Room-in-a-box, Mar 2021
Once every seven years the famous Master Li accepts new disciples to the Temple of the Gold Dragons – and that premise should give you an idea of this game’s theming, layered with absolutely every oriental stereotype you can think of, where inscrutable old men speak cryptic epigrams containing hidden wisdom and the cards jump from Mahjong to chopsticks to koi carp to paper fans to…
Rampant Orientalism aside, it’s attractively illustrated, and is one of Unlock’s more distinctive games in terms of game style. This game mostly abandons the classic Unlock style of ‚combine the right items‘ for a succession of puzzles involving lateral thinking, visual insight, and spotting hidden significance (plus a side game in the app that doesn’t particularly fit with the rest, but is an entertaining diversion). Many of these involve the game’s special rule, which is that any time you can find or derive a set of six lines, solid or broken, you can enter these into the app as a Yi King (I Ching) hexagram, for a piece of timeless insight and more importantly a new card or two.

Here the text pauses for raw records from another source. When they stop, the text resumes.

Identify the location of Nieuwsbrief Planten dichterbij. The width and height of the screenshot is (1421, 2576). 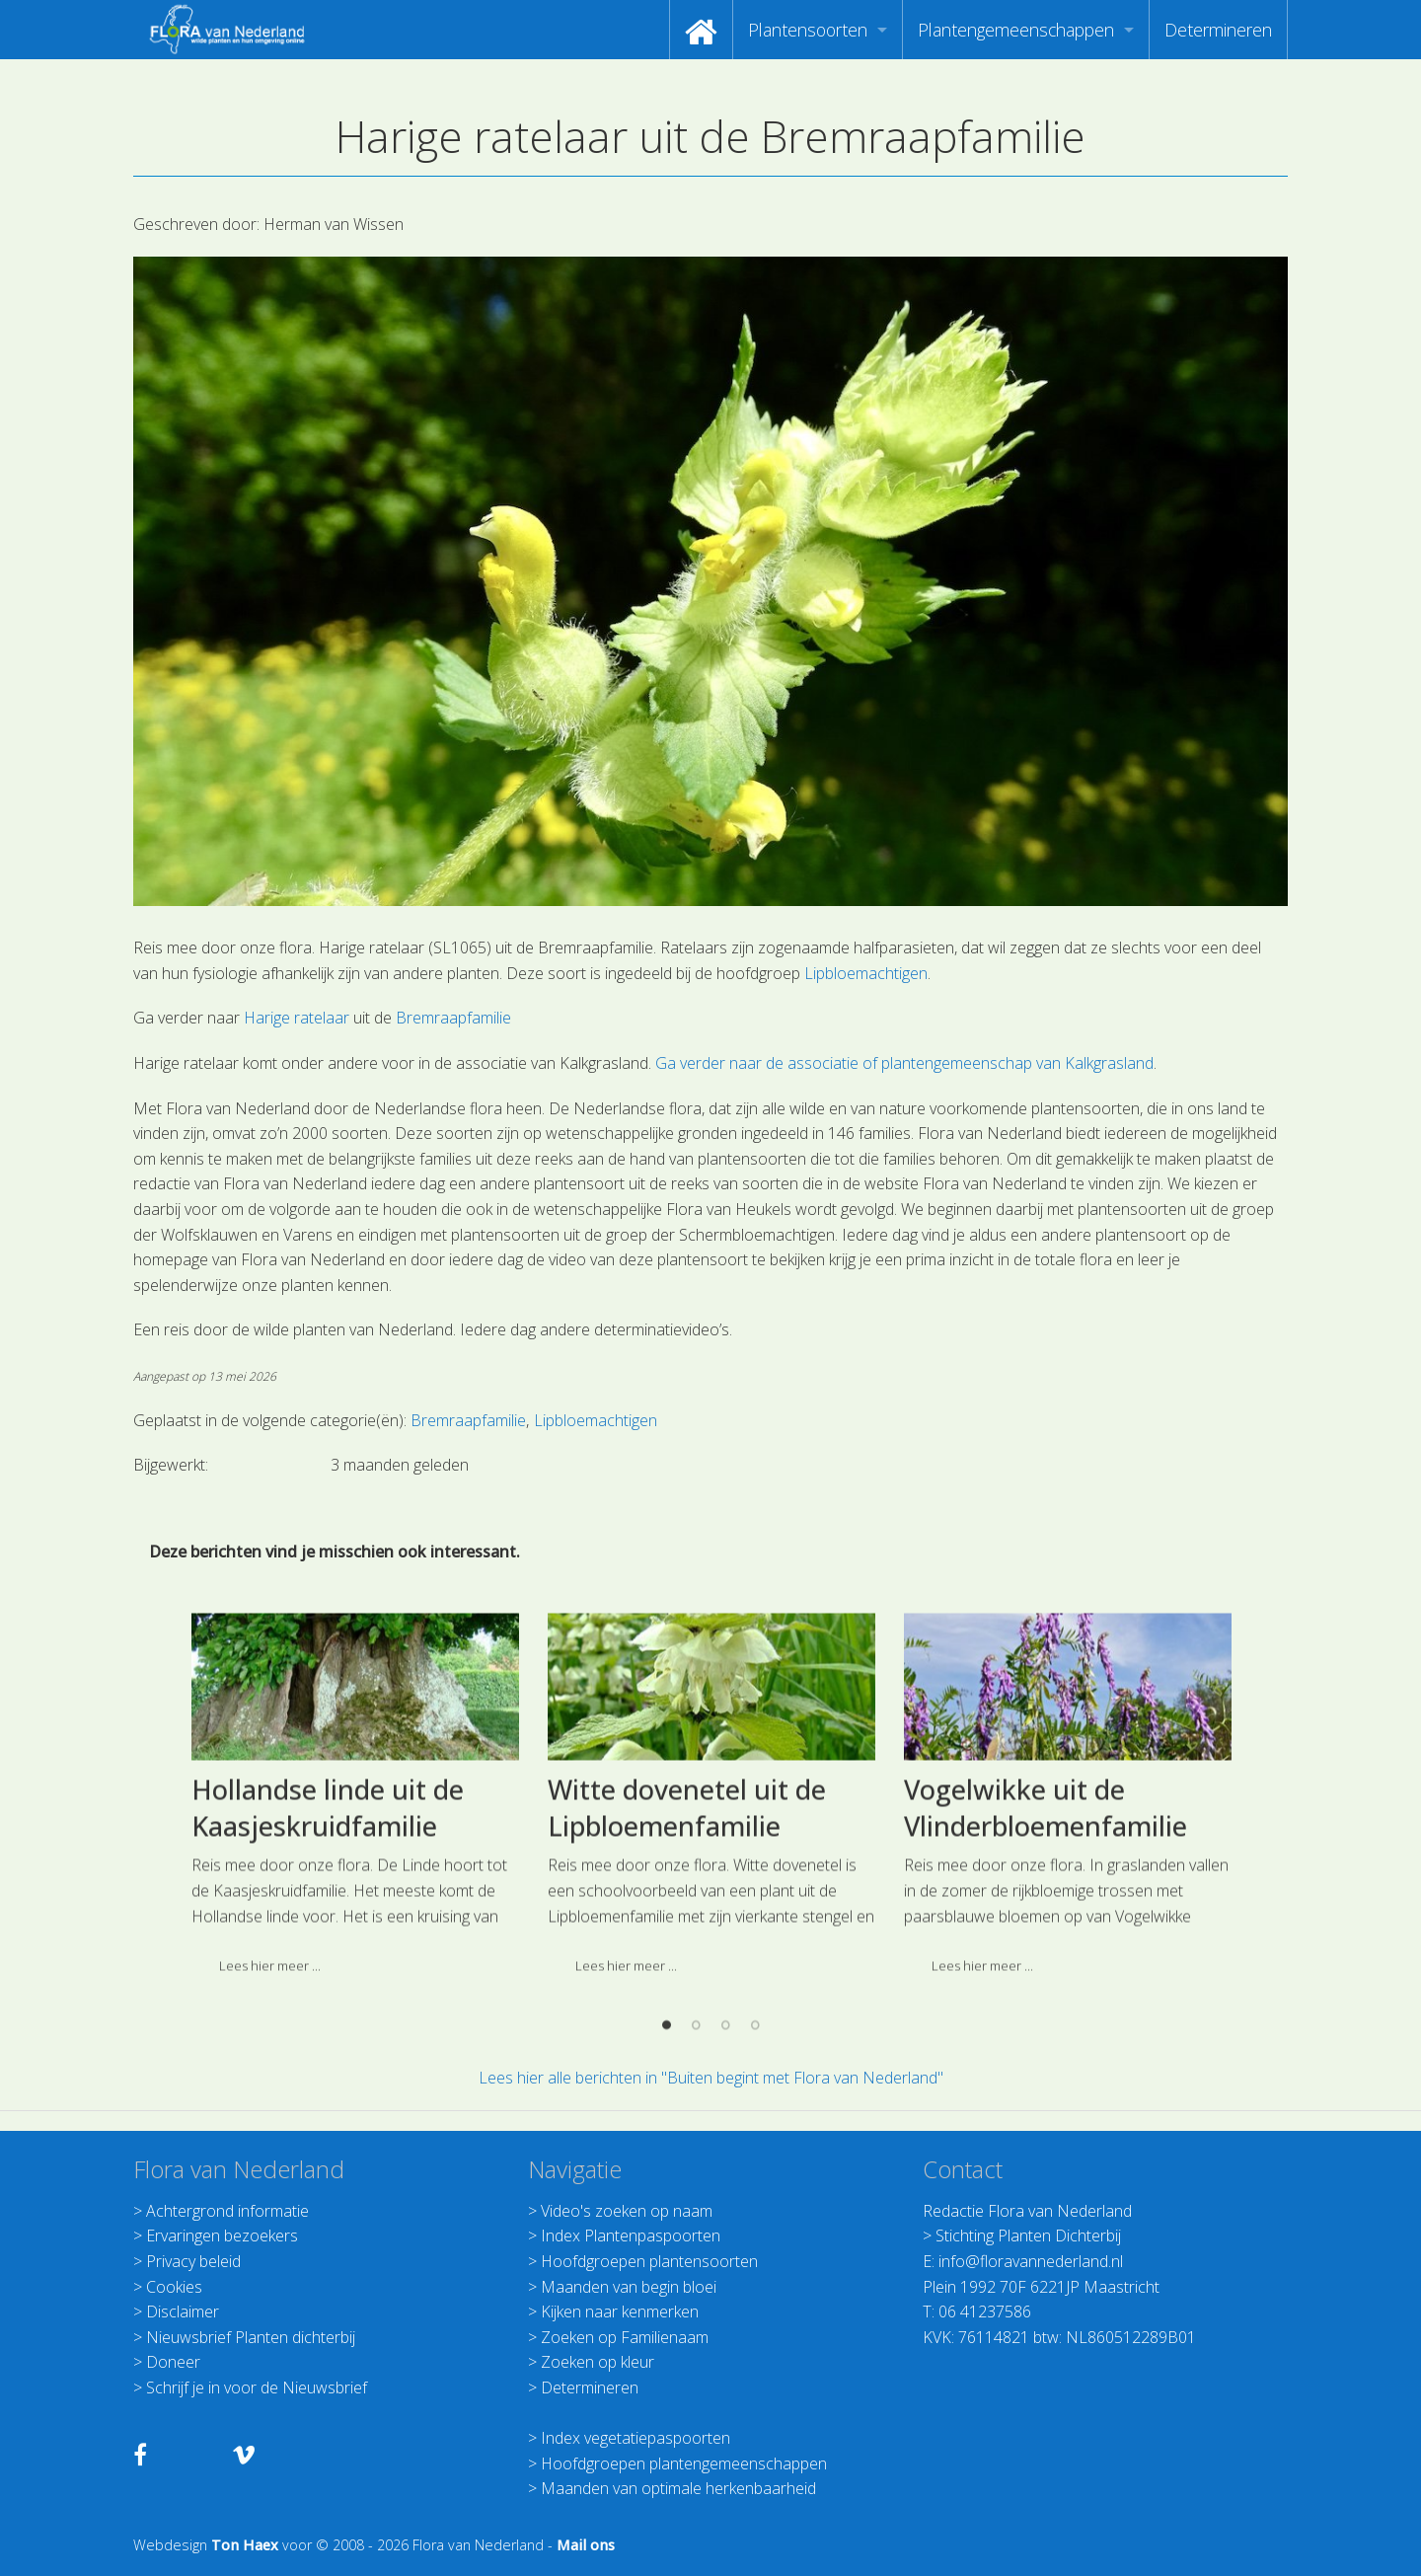 (250, 2337).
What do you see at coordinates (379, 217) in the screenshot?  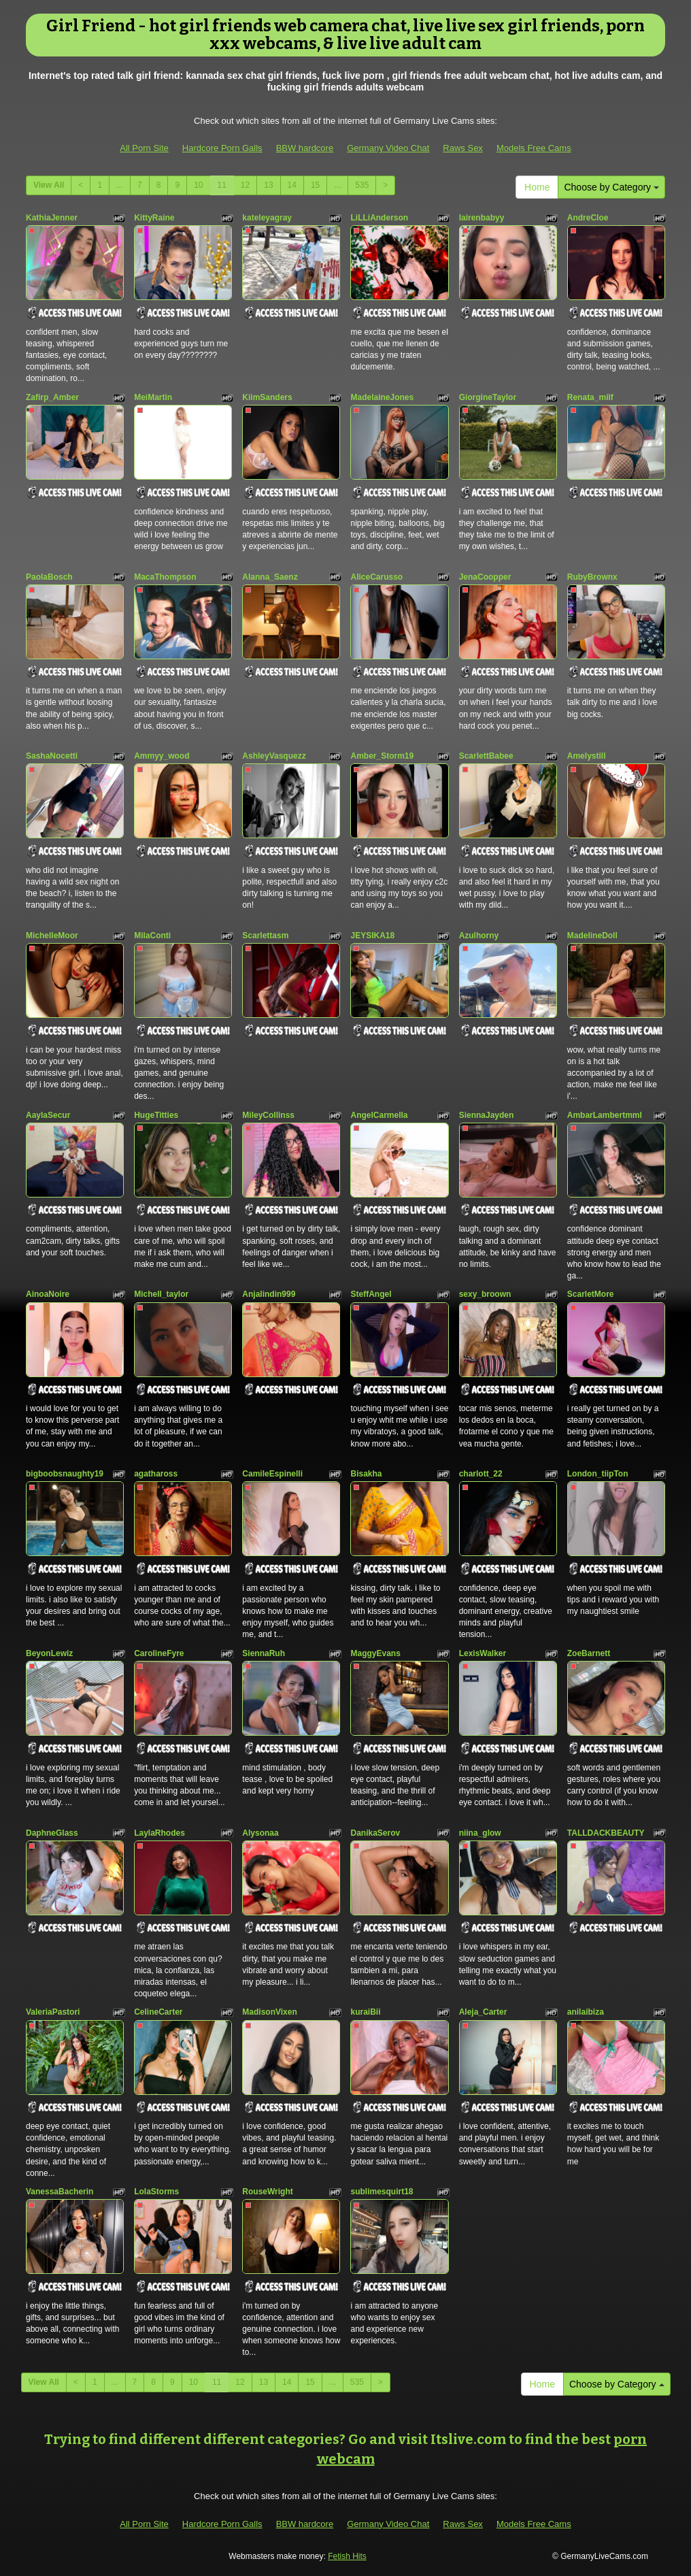 I see `LiLLiAnderson` at bounding box center [379, 217].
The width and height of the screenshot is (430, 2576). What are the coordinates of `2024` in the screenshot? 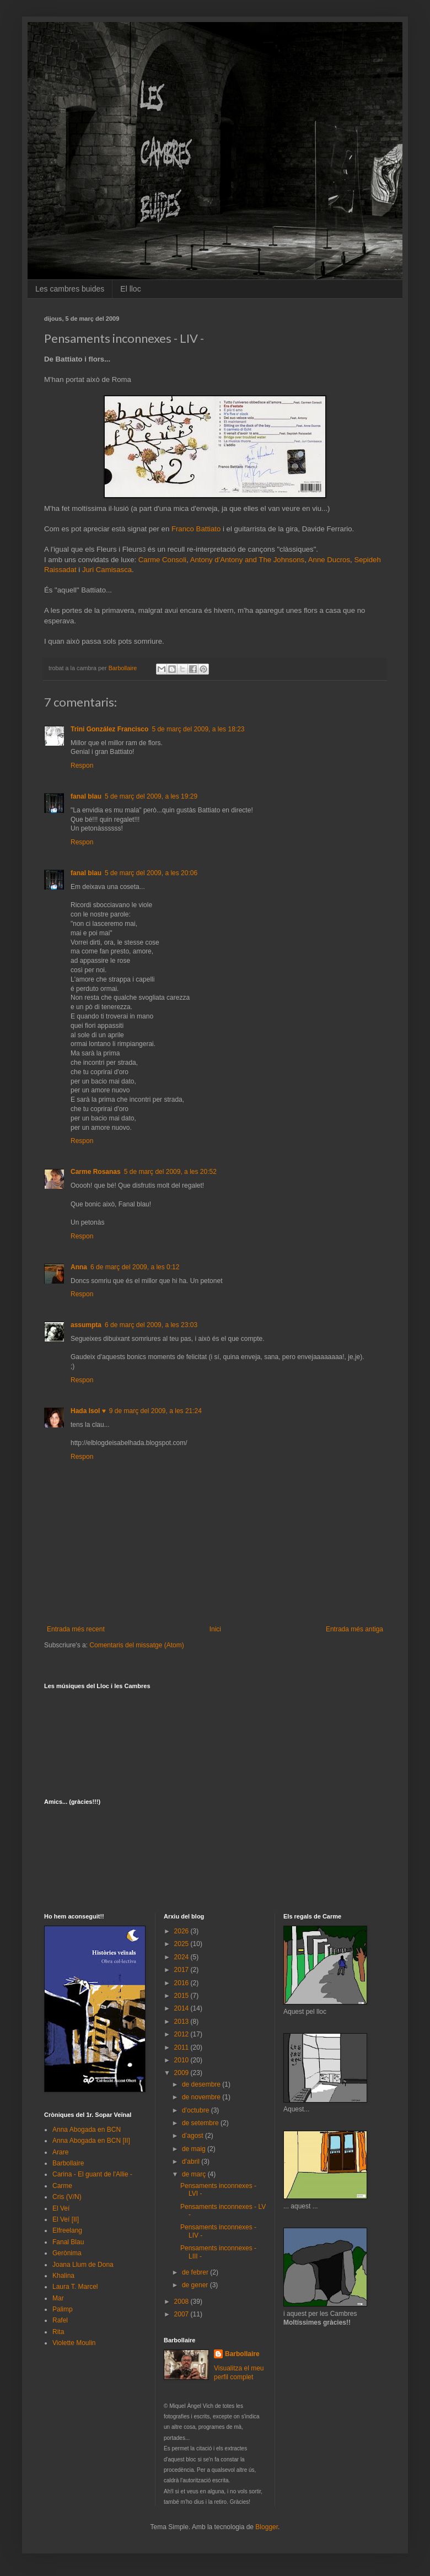 It's located at (182, 1957).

In this sort of Eastern wisdom training cliché, the master tends to whack the student on the knuckles at the slightest provocation; and this game has a bit of a tendency to do the same with its time penalties. You may also find frequently yourself with no obvious way to proceed. However, in such cases it’s usually clear which card or card you need to focus on, and each such apparent dead end tends to resolve with a satisfying a-ha of insight. You also have 77 minutes to complete it in instead of the normal 60.
Depending on the players, this could be a frustratingly stop-start game; or a satisfying series of challenging but fair puzzles. My experience was mostly the latter; the final step suffered from misleading wording in the instructions, but the strongest puzzles are as creative and clever as anything in the Unlock series.